◆ Raw data:
'''

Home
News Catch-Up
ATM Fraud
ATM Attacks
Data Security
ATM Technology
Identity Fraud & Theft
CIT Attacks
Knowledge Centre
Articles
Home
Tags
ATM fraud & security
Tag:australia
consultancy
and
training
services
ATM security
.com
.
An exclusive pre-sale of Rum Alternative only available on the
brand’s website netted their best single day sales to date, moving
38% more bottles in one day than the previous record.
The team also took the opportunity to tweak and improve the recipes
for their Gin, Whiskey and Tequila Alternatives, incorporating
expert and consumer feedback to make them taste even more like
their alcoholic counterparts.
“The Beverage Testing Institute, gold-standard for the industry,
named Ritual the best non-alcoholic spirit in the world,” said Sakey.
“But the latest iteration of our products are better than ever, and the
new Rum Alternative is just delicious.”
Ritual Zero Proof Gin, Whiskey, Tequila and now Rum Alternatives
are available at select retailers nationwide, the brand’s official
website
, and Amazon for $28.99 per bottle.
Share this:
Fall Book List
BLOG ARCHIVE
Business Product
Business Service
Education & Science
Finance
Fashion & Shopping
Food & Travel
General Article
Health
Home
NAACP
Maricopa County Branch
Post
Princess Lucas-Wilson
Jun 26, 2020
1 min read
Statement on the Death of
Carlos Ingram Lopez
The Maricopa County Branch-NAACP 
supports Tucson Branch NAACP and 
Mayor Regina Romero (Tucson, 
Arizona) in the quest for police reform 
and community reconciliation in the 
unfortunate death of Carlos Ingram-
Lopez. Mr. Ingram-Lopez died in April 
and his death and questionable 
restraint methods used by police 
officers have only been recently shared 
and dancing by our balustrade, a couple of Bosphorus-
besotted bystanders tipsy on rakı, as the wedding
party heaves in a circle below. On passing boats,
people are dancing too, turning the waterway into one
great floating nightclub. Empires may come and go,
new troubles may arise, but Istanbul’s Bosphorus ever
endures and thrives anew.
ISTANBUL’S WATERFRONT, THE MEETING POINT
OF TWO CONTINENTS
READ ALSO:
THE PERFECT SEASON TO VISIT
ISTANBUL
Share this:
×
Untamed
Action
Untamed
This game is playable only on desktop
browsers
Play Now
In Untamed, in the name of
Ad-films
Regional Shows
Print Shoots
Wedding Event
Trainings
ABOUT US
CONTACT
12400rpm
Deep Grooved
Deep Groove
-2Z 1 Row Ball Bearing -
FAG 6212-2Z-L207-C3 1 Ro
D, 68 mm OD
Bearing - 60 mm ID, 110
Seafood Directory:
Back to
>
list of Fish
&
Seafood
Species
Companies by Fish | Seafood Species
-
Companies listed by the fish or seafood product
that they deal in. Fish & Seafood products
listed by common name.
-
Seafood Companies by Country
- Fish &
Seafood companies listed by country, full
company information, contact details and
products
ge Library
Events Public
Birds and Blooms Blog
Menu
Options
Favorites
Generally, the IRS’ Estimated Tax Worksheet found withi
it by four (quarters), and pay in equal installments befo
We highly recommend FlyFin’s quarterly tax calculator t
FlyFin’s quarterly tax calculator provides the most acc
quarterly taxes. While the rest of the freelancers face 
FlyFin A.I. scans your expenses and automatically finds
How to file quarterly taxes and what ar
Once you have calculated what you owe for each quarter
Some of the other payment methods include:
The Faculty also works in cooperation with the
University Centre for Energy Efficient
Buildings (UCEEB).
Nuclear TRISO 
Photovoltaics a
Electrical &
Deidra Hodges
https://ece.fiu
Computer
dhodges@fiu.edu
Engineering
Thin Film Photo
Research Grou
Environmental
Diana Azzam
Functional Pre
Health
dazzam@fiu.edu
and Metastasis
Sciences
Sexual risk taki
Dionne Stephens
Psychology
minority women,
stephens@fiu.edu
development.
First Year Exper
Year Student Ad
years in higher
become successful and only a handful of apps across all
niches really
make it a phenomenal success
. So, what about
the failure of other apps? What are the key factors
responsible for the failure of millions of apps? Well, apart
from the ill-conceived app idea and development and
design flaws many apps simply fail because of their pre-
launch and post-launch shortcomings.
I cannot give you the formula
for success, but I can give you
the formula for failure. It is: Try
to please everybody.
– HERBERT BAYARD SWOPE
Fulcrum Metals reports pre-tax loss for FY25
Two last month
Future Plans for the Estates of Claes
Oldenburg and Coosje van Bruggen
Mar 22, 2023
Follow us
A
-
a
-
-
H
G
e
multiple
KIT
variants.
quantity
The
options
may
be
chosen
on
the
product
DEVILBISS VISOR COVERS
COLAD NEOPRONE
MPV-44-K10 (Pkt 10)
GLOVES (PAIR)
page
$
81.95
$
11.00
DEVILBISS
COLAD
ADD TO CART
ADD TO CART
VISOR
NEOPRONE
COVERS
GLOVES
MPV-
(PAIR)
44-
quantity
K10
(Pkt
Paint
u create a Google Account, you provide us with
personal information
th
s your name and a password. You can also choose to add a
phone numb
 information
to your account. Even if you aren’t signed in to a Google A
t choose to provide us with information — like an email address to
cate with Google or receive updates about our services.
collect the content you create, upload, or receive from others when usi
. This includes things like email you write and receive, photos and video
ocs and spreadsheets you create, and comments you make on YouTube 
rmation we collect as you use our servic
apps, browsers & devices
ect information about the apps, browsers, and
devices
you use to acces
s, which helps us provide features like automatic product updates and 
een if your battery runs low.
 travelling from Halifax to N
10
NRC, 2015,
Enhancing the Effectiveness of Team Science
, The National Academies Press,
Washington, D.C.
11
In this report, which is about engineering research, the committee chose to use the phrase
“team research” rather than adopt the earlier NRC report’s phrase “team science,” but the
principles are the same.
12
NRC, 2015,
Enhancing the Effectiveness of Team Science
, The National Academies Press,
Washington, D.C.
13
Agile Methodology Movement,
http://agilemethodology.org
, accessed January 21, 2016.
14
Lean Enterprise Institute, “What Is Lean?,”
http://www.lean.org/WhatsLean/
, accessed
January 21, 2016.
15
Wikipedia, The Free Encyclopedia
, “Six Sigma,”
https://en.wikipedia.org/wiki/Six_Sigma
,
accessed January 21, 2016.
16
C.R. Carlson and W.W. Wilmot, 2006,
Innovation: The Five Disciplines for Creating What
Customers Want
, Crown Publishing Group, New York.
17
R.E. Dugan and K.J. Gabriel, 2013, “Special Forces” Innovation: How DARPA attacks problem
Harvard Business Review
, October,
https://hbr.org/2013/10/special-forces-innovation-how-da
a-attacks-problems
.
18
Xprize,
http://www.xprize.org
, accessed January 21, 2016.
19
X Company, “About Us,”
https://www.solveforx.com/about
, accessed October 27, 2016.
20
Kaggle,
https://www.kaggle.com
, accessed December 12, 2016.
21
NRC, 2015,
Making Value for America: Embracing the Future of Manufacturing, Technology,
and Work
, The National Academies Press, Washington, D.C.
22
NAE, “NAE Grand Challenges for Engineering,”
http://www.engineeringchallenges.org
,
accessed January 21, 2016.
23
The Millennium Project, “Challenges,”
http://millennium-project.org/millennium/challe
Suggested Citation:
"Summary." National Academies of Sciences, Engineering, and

'''

◆ Task goal:
Search the entries above for "only". Return every line that has it.

◆ Answer area:
An exclusive pre-sale of Rum Alternative only available on the
officers have only been recently shared 
This game is playable only on desktop
become successful and only a handful of apps across all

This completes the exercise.